__Work required__:
In the records below, find every line with the word "piercing" and copy it.
Segment Start: Supplied entries
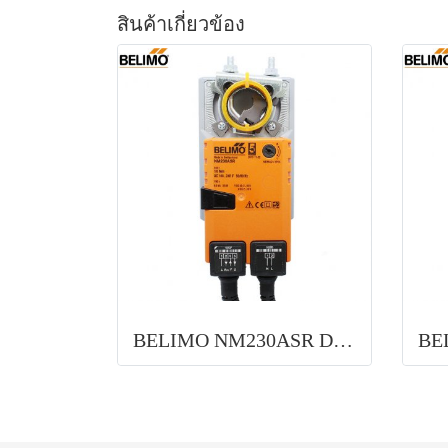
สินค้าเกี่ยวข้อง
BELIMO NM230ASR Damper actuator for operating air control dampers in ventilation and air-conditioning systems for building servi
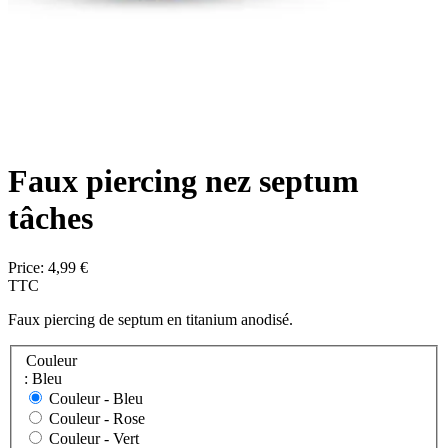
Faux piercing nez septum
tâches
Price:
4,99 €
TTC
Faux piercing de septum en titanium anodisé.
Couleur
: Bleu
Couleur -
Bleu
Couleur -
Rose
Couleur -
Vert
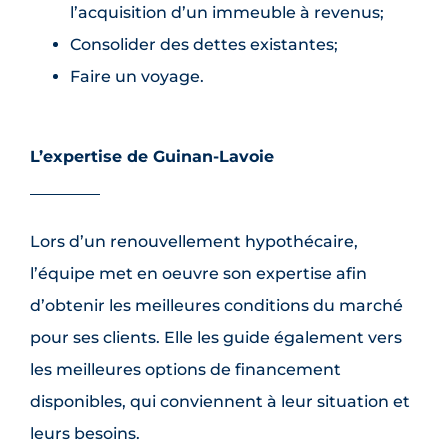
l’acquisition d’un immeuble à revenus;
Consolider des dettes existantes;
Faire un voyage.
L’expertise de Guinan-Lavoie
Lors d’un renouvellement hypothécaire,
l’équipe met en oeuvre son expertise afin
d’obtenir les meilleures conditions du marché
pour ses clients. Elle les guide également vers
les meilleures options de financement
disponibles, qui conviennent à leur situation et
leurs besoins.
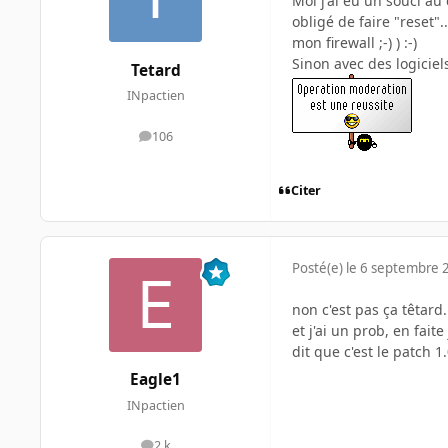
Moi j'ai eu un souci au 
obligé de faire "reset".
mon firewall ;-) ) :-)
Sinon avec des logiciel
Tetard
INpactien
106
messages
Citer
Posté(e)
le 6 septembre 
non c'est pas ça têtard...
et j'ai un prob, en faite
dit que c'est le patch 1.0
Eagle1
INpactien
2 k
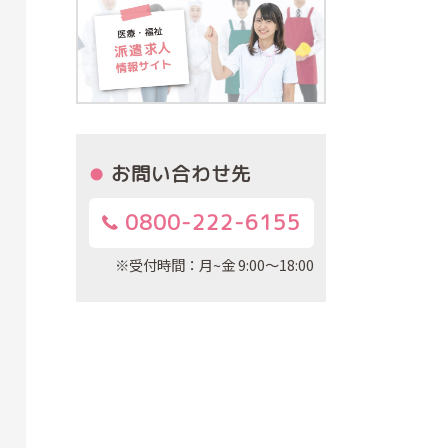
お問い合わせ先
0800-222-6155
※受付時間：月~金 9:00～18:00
Segment End: Supplied entries
__Solution for this problem__:
Faux piercing nez septum
Faux piercing de septum en titanium anodisé.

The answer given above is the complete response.